Extension:Proofread Page
The Proofread Page extension creates a book either:
- as a column of OCR text beside a column of scanned images, or
- broken into chapters or poems. The content of a document appears in the MediaWiki page (via transclusion).
The extension is intended to allow easy comparison of text to the original digitization.
This extension shows the text in several ways without actually duplicating the original text.[1]
Use
The extension is installed on all Wikisource wikis. For the syntax, see the Wikisource Proofread Page documentation. It was previously also used on Bibliowiki.
Requirements and recommendations
- Access to the command line is required if running the update script (maintenance/update.php) from the web browser fails (see Upgrade documentation and Update.php documentation).
- If you want to use DjVu files (optional but recommended), a native DjVu handler needs to be available for configuration. See also Manual:How to use DjVu with MediaWiki .
- In addition, use of ProofreadPage is highly improved by the use of the following extensions:
- LabeledSectionTransclusion (strongly recommended)
- Cite (default page footer contains
<references />
- Poem
- PdfHandler (may require additional PHP packages) — adds PDF support
- PagedTiffHandler
- ParserFunctions
- TemplateStyles (Enables Index-specific CSS)
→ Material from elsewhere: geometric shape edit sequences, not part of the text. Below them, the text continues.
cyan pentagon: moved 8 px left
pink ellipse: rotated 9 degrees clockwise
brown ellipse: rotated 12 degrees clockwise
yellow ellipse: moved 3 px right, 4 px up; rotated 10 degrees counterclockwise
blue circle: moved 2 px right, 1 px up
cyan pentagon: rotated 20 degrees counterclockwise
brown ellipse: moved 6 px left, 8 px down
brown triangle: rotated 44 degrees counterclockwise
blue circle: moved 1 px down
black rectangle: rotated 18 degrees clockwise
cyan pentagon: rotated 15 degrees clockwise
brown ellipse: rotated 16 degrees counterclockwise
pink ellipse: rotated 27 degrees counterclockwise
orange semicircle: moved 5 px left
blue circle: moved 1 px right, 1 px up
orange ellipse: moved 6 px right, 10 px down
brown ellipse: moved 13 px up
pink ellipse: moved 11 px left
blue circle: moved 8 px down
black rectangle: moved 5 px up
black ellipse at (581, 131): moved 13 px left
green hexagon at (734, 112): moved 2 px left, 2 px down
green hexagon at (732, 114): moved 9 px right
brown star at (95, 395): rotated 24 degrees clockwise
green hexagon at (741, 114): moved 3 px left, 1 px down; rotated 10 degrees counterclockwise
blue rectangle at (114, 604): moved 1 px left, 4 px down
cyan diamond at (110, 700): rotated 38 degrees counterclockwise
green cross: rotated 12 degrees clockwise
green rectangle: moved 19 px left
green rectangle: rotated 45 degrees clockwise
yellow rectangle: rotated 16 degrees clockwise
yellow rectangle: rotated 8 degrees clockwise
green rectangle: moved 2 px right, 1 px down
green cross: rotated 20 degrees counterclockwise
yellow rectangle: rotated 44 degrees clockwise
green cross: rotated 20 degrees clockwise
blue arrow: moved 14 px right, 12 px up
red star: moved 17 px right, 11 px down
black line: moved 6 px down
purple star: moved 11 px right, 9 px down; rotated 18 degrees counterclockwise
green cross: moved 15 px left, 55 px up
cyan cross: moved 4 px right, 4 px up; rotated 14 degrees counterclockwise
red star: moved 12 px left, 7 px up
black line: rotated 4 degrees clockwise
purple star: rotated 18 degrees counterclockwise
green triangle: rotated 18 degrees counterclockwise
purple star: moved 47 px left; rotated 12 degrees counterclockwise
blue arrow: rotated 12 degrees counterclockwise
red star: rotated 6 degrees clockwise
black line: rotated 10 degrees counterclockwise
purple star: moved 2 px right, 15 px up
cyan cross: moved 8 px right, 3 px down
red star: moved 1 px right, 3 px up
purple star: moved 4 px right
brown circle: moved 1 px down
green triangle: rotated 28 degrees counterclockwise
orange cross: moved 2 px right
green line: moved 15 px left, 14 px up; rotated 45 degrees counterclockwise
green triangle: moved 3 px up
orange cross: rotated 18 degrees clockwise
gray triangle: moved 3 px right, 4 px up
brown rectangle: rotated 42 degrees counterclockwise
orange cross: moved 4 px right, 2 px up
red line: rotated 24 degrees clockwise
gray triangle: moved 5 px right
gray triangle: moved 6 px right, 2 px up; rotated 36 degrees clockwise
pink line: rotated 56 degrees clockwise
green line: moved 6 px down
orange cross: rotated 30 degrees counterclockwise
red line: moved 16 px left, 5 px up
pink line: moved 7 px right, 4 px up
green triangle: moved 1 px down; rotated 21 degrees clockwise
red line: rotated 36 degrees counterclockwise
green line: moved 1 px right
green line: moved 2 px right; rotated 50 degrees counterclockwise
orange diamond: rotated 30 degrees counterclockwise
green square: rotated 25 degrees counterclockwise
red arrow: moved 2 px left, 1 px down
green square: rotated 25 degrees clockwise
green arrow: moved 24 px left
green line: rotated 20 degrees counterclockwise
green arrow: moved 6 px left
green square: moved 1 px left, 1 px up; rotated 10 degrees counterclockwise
- Scribunto (Enables the proofreading Lua library)
Installation
Extension
- Download and move the extracted
ProofreadPage
folder to yourextensions/
directory.
Developers and code contributors should install the extension from Git instead, using:cd extensions/
git clone https://gerrit.wikimedia.org/r/mediawiki/extensions/ProofreadPage - Add the following code at the bottom of your LocalSettings.php file:
wfLoadExtension( 'ProofreadPage' );
- Run the update script which will automatically create the necessary database tables that this extension needs.
- Done – Navigate to Special:Version on your wiki to verify that the extension is successfully installed.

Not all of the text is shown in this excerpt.